Él reclinó su sillón, imperturbable, y arqueó un poco las cejas.

—Contame qué pasó.

Le conté con lujo de detalles todo lo que había ocurrido. Despertar junto al cadáver de Irene, encontrarlo por la noche en el sofá, las preguntas de Gerardo Martínez, el mensaje de texto de ese tal Oscar, la corrida al jardín de infantes.

—Muerte súbita —masculló Hoffmann—. ¿En serio pensás que fue por el corazón?

—Vos sabés que Irene siempre tuvo problemas del...

—Sí, es cierto —me interrumpió—, pero todavía así, ¿no se te ocurrió pedir la autopsia? Quiero decir, cuando te despertaste y ella...

Esa pregunta me tomó desprevenido.

A decir verdad: no, no se me había ocurrido, todo se dio por sí solo. En el acta de defunción se constató que había fallecido en el hospital. Así pues, pasó derecho al cementerio sin más intervenciones.

Se lo expliqué a Hoffmann; él cambió de postura en su sillón, reflexivo.

—Dijiste que se la llevaron los forenses.
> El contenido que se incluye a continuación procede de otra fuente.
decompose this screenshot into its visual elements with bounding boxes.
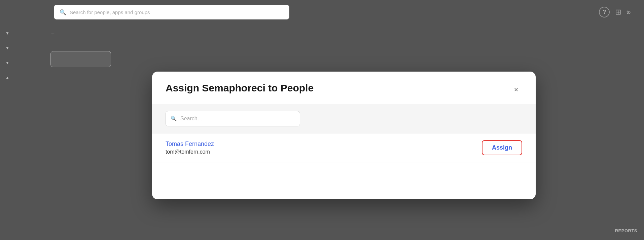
people-list: Tomas Fernandez tom@tomfern.com Assign (152, 133, 536, 162)
dialog-backdrop: Assign Semaphoreci to People × 🔍 (44, 24, 644, 240)
chevron-down-icon: ▼ (5, 61, 9, 65)
chevron-down-icon: ▼ (5, 46, 9, 50)
sidebar-item-2[interactable]: ▼ (5, 46, 38, 50)
chevron-up-icon: ▲ (5, 75, 9, 80)
grid-icon[interactable]: ⊞ (615, 8, 621, 16)
dialog-search-section: 🔍 (152, 104, 536, 133)
chevron-down-icon: ▼ (5, 31, 9, 36)
search-placeholder: Search for people, apps and groups (70, 9, 150, 15)
sidebar-item-1[interactable]: ▼ (5, 31, 38, 36)
top-bar: 🔍 Search for people, apps and groups ? ⊞… (0, 0, 644, 24)
top-bar-label: to (627, 9, 631, 15)
sidebar-item-4[interactable]: ▲ (5, 75, 38, 80)
search-icon: 🔍 (60, 9, 66, 15)
top-bar-right: ? ⊞ to (599, 7, 631, 17)
dialog-header: Assign Semaphoreci to People × (152, 72, 536, 104)
assign-dialog: Assign Semaphoreci to People × 🔍 (152, 72, 536, 199)
dialog-title: Assign Semaphoreci to People (166, 82, 314, 94)
person-info: Tomas Fernandez tom@tomfern.com (166, 141, 214, 155)
dialog-search-field[interactable]: 🔍 (166, 111, 300, 126)
person-name: Tomas Fernandez (166, 141, 214, 148)
person-email: tom@tomfern.com (166, 149, 214, 155)
sidebar: ▼ ▼ ▼ ▲ (0, 24, 44, 240)
assign-button[interactable]: Assign (482, 140, 522, 155)
help-icon[interactable]: ? (599, 7, 610, 17)
background-overlay: 🔍 Search for people, apps and groups ? ⊞… (0, 0, 644, 240)
person-row: Tomas Fernandez tom@tomfern.com Assign (152, 133, 536, 162)
global-search-bar[interactable]: 🔍 Search for people, apps and groups (54, 5, 289, 19)
close-button[interactable]: × (510, 84, 522, 96)
content-area: ▼ ▼ ▼ ▲ ← REPORTS (0, 24, 644, 240)
main-area: ← REPORTS Assign Semaphoreci to People × (44, 24, 644, 240)
search-icon: 🔍 (171, 116, 177, 122)
search-input[interactable] (180, 116, 295, 122)
sidebar-item-3[interactable]: ▼ (5, 61, 38, 65)
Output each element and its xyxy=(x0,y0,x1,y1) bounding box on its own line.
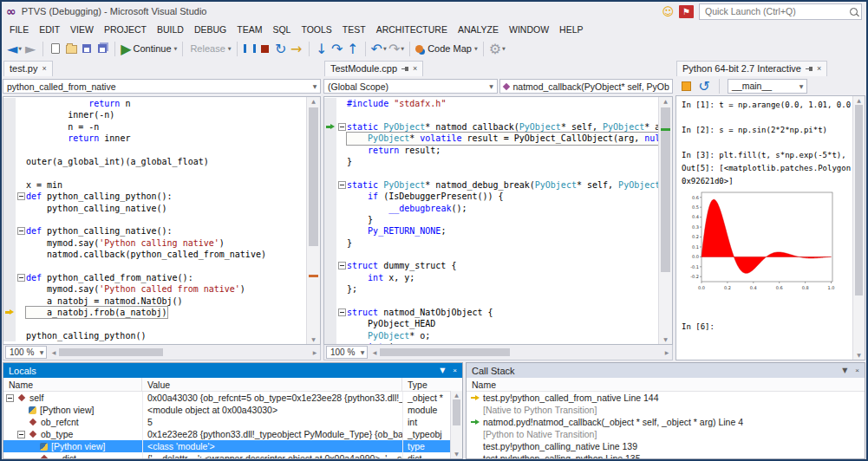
open-file-button[interactable] xyxy=(64,40,78,57)
zoom-dropdown[interactable]: 100 % ▼ xyxy=(326,346,368,359)
locals-row[interactable]: [Python view]<class 'module'>type xyxy=(3,440,451,452)
fold-collapse-icon[interactable] xyxy=(338,262,346,269)
call-stack-frame[interactable]: natmod.pyd!natmod_callback(_object * sel… xyxy=(467,416,865,428)
vertical-scrollbar[interactable]: ▲ ▼ xyxy=(658,97,672,344)
fold-collapse-icon[interactable] xyxy=(17,227,25,235)
scroll-up-icon[interactable]: ▲ xyxy=(307,97,320,106)
step-out-button[interactable]: ↑ xyxy=(346,40,360,57)
tree-expander-icon[interactable] xyxy=(17,431,25,438)
locals-row[interactable]: ob_refcnt5int xyxy=(3,416,451,428)
pin-icon[interactable] xyxy=(806,65,813,72)
scrollbar-thumb[interactable] xyxy=(309,107,318,246)
code-editor-testpy[interactable]: return n inner(-n) n = -n return innerou… xyxy=(3,96,321,345)
column-header-type[interactable]: Type xyxy=(402,378,462,391)
quick-launch-box[interactable] xyxy=(699,3,862,20)
scroll-right-icon[interactable]: ▶ xyxy=(310,349,320,355)
menu-item-file[interactable]: FILE xyxy=(4,24,34,35)
vertical-scrollbar[interactable]: ▲ ▼ xyxy=(450,391,462,458)
column-header-name[interactable]: Name xyxy=(3,378,142,391)
column-header-value[interactable]: Value xyxy=(142,378,402,391)
scope-dropdown[interactable]: (Global Scope) ▼ xyxy=(323,79,498,94)
call-stack-frame[interactable]: [Python to Native Transition] xyxy=(467,428,865,440)
call-stack-frame[interactable]: [Native to Python Transition] xyxy=(467,404,865,416)
navigate-forward-button[interactable]: ► xyxy=(23,40,37,57)
fold-collapse-icon[interactable] xyxy=(17,192,25,200)
scrollbar-thumb[interactable] xyxy=(855,105,863,295)
locals-row[interactable]: ob_type0x1e23ee28 {python33.dll!_typeobj… xyxy=(3,428,451,440)
locals-title-bar[interactable]: Locals ▼ × xyxy=(3,363,462,378)
member-dropdown[interactable]: python_called_from_native ▼ xyxy=(3,79,321,94)
reset-repl-button[interactable]: ↺ xyxy=(697,77,711,94)
close-icon[interactable]: × xyxy=(413,65,417,73)
fold-collapse-icon[interactable] xyxy=(338,181,346,189)
call-stack-frame[interactable]: test.py!python_calling_native Line 139 xyxy=(467,440,865,452)
scroll-left-icon[interactable]: ◀ xyxy=(49,349,59,355)
scrollbar-thumb[interactable] xyxy=(380,348,510,356)
locals-row[interactable]: [Python view]<module object at 0x00a4303… xyxy=(3,404,451,416)
scroll-down-icon[interactable]: ▼ xyxy=(853,351,865,360)
horizontal-scrollbar[interactable]: ◀ ▶ xyxy=(369,346,672,359)
close-icon[interactable]: × xyxy=(42,65,46,73)
scrollbar-thumb[interactable] xyxy=(661,107,670,272)
feedback-smiley-icon[interactable]: ☺ xyxy=(662,6,674,17)
scroll-down-icon[interactable]: ▼ xyxy=(451,450,462,458)
close-icon[interactable]: × xyxy=(855,367,859,374)
tab-python-interactive[interactable]: Python 64-bit 2.7 Interactive × xyxy=(676,61,827,76)
menu-item-test[interactable]: TEST xyxy=(337,24,371,35)
scrollbar-thumb[interactable] xyxy=(453,399,460,425)
step-over-button[interactable]: ↷ xyxy=(330,40,344,57)
redo-button[interactable]: ↷▼ xyxy=(388,40,404,57)
scroll-up-icon[interactable]: ▲ xyxy=(451,391,462,399)
new-file-button[interactable] xyxy=(49,40,62,57)
restart-button[interactable]: ↻ xyxy=(274,40,288,57)
menu-item-tools[interactable]: TOOLS xyxy=(296,24,336,35)
menu-item-view[interactable]: VIEW xyxy=(65,24,99,35)
show-next-statement-button[interactable]: → xyxy=(290,40,303,57)
call-stack-title-bar[interactable]: Call Stack ▼ × xyxy=(467,363,865,378)
tree-expander-icon[interactable] xyxy=(6,394,14,402)
toolbar-options-button[interactable]: ⚙▼ xyxy=(489,40,506,57)
vertical-scrollbar[interactable]: ▲ ▼ xyxy=(306,97,320,344)
interactive-output[interactable]: In [1]: t = np.arange(0.0, 1.01, 0.0In [… xyxy=(675,95,865,360)
fold-collapse-icon[interactable] xyxy=(338,308,346,316)
scroll-down-icon[interactable]: ▼ xyxy=(659,335,672,344)
module-scope-dropdown[interactable]: __main__ ▼ xyxy=(728,79,807,94)
menu-item-team[interactable]: TEAM xyxy=(232,24,267,35)
quick-launch-input[interactable] xyxy=(703,5,847,17)
call-stack-frame[interactable]: test.py!python_called_from_native Line 1… xyxy=(467,392,865,404)
fold-collapse-icon[interactable] xyxy=(17,274,25,282)
tab-testmodule[interactable]: TestModule.cpp × xyxy=(324,61,423,76)
call-stack-frame[interactable]: test.py!python_calling_python Line 135 xyxy=(467,452,865,458)
menu-item-sql[interactable]: SQL xyxy=(267,24,296,35)
tab-testpy[interactable]: test.py × xyxy=(3,61,53,76)
step-into-button[interactable]: ↓ xyxy=(315,40,329,57)
stop-debugging-button[interactable] xyxy=(258,40,272,57)
code-editor-testmodule[interactable]: #include "stdafx.h"static PyObject* natm… xyxy=(323,96,673,345)
menu-item-project[interactable]: PROJECT xyxy=(99,24,152,35)
code-map-button[interactable]: Code Map▼ xyxy=(415,40,478,57)
close-icon[interactable]: × xyxy=(453,367,457,374)
menu-item-analyze[interactable]: ANALYZE xyxy=(453,24,504,35)
locals-row[interactable]: self0x00a43030 {ob_refcnt=5 ob_type=0x1e… xyxy=(3,392,451,404)
history-button[interactable] xyxy=(679,77,693,94)
menu-item-edit[interactable]: EDIT xyxy=(34,24,65,35)
continue-button[interactable]: ▶Continue▼ xyxy=(121,40,177,57)
window-position-icon[interactable]: ▼ xyxy=(842,367,847,374)
scroll-right-icon[interactable]: ▶ xyxy=(662,349,672,355)
navigate-backward-button[interactable]: ◄▼ xyxy=(7,40,22,57)
pin-icon[interactable] xyxy=(401,65,408,72)
solution-configuration-dropdown[interactable]: Release▼ xyxy=(188,40,231,57)
member-dropdown[interactable]: natmod_callback(PyObject* self, PyOb ▼ xyxy=(499,79,674,94)
scroll-down-icon[interactable]: ▼ xyxy=(307,335,320,344)
menu-item-help[interactable]: HELP xyxy=(554,24,588,35)
notifications-flag-icon[interactable]: ⚑ xyxy=(679,5,694,18)
scrollbar-thumb[interactable] xyxy=(59,348,163,356)
scroll-up-icon[interactable]: ▲ xyxy=(659,97,672,106)
menu-item-architecture[interactable]: ARCHITECTURE xyxy=(371,24,453,35)
interactive-prompt[interactable]: In [6]: xyxy=(682,321,853,334)
locals-row[interactable]: __dict__{'__delattr__': <wrapper descrip… xyxy=(3,452,451,458)
column-header-name[interactable]: Name xyxy=(467,378,865,391)
vertical-scrollbar[interactable]: ▲ ▼ xyxy=(852,96,865,360)
close-icon[interactable]: × xyxy=(817,65,821,73)
menu-item-build[interactable]: BUILD xyxy=(152,24,189,35)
Ahora sí la van a revisar.

—Eso espero, quiero saber quién la sacó del nicho. Dijeron que podían llegar a encontrar pelos o restos de piel del que lo haya hecho.
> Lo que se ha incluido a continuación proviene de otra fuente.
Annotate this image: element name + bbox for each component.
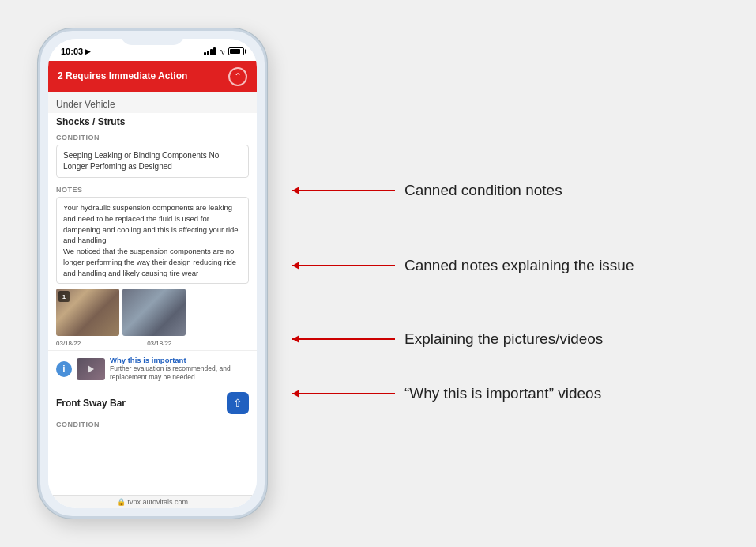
phone-notch xyxy=(121,31,184,45)
annotation-why: “Why this is important” videos xyxy=(292,385,601,402)
annotations-overlay: Canned condition notes Canned notes expl… xyxy=(292,0,743,547)
arrow-left-1 xyxy=(292,187,299,194)
photo-dates: 03/18/22 03/18/22 xyxy=(48,339,257,350)
annotation-line-3 xyxy=(292,338,395,340)
lock-icon: 🔒 xyxy=(117,498,126,506)
photo-thumb-1[interactable]: 1 xyxy=(56,289,119,336)
annotation-label-3: Explaining the pictures/videos xyxy=(404,330,603,348)
url-bar: 🔒 tvpx.autovitals.com xyxy=(48,495,257,508)
phone-screen: 10:03 ▶ ∿ 2 Requires Immediate Action xyxy=(48,39,257,508)
annotation-line-1 xyxy=(292,190,395,191)
signal-icon xyxy=(204,47,216,55)
annotation-label-1: Canned condition notes xyxy=(404,182,562,199)
url-text: tvpx.autovitals.com xyxy=(127,498,188,506)
photo-date-2: 03/18/22 xyxy=(147,340,171,347)
wifi-icon: ∿ xyxy=(219,47,225,56)
why-video-thumb[interactable] xyxy=(77,358,105,380)
photo-strip: 1 xyxy=(48,289,257,339)
condition-text: Seeping Leaking or Binding Components No… xyxy=(56,145,249,178)
phone-mockup: 10:03 ▶ ∿ 2 Requires Immediate Action xyxy=(38,28,267,519)
front-sway-row: Front Sway Bar ⇧ xyxy=(48,387,257,417)
status-time: 10:03 xyxy=(61,47,83,56)
annotation-canned-notes: Canned notes explaining the issue xyxy=(292,257,634,274)
front-sway-condition-label: CONDITION xyxy=(48,417,257,430)
why-subtitle: Further evaluation is recommended, and r… xyxy=(110,364,249,382)
front-sway-section: Front Sway Bar ⇧ CONDITION xyxy=(48,387,257,430)
arrow-left-2 xyxy=(292,262,299,270)
battery-icon xyxy=(228,47,244,55)
why-title: Why this is important xyxy=(110,356,249,364)
notes-label: NOTES xyxy=(48,183,257,195)
subsection-shocks-title: Shocks / Struts xyxy=(48,113,257,130)
notes-text: Your hydraulic suspension components are… xyxy=(56,197,249,284)
content-area[interactable]: Under Vehicle Shocks / Struts CONDITION … xyxy=(48,92,257,495)
photo-date-1: 03/18/22 xyxy=(56,340,81,347)
condition-label: CONDITION xyxy=(48,130,257,143)
action-banner[interactable]: 2 Requires Immediate Action ⌃ xyxy=(48,61,257,92)
play-icon xyxy=(88,365,94,373)
arrow-left-4 xyxy=(292,390,299,398)
photo-thumb-2[interactable] xyxy=(122,289,186,336)
annotation-pictures: Explaining the pictures/videos xyxy=(292,330,603,348)
section-header: Under Vehicle xyxy=(48,92,257,113)
status-icons: ∿ xyxy=(204,47,244,56)
location-icon: ▶ xyxy=(85,47,91,55)
annotation-line-2 xyxy=(292,265,395,266)
upload-button[interactable]: ⇧ xyxy=(227,392,249,414)
info-icon: i xyxy=(56,361,72,377)
why-important-row[interactable]: i Why this is important Further evaluati… xyxy=(48,350,257,387)
why-text: Why this is important Further evaluation… xyxy=(110,356,249,382)
phone-content: Under Vehicle Shocks / Struts CONDITION … xyxy=(48,92,257,508)
chevron-up-icon[interactable]: ⌃ xyxy=(228,67,247,86)
photo-badge-1: 1 xyxy=(58,291,70,302)
annotation-label-4: “Why this is important” videos xyxy=(404,385,601,402)
annotation-label-2: Canned notes explaining the issue xyxy=(404,257,634,274)
front-sway-title: Front Sway Bar xyxy=(56,398,126,409)
annotation-line-4 xyxy=(292,393,395,394)
arrow-left-3 xyxy=(292,335,299,343)
action-banner-text: 2 Requires Immediate Action xyxy=(58,70,187,83)
annotation-canned-condition: Canned condition notes xyxy=(292,182,562,199)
David se puso de pie, se desplazó por el consultorio con la mirada perdida en algún punto lejano.

—Estaba pensando en Oscar —dijo—, me suena ese nombre. Creo que lo nombraste hace ya varios años.

Esta vez fui yo el que se incorporó de un salto.

—¿Que lo nombré? ¿Cuándo?

—Hablamos de tantas cosas, Cristian. Y al menos una cuarta parte de todo eso la dedicaste a quejarte de tus alumnos. Creo que una vez nombraste a un tal Oscar, hace bastante, no estoy seguro.

—Así que alumno, ¿eh?

—Sí —corroboró él.

Lo había pensado esa misma tarde cuando me fui al baño de la escuela, después de mi exabrupto con Luciano Favre, y ahora Hoffmann lo sugería también como cosa suya. Quizá no fuera tan descabellado pensar que un exalumno mío fuera el responsable de la exhumación de Irene. Un resentido, un maldito esquizofrénico resentido.

Pero si así era, tampoco me hallaba cerca de la solución: había tenido a miles de estudiantes en mis catorce años de docencia. Miles de experiencias particulares de las que poco y nada recordaba. Una suerte de karma, que venía a pagarme con la misma moneda.

—No sé quién podría ser —dije.

De pronto tuve una idea.

—Voy a pedir los registros del alumnado de 1998 en adelante hasta encontrarlo.

Hoffmann sonrió.

—¿De todas las escuelas? Vas a estar una vida entera, Cristian. Además estoy seguro de que habrá más de un Oscar por ahí.

—No me importa David, voy a encontrarlo antes de que él me encuentre a mí... otra vez.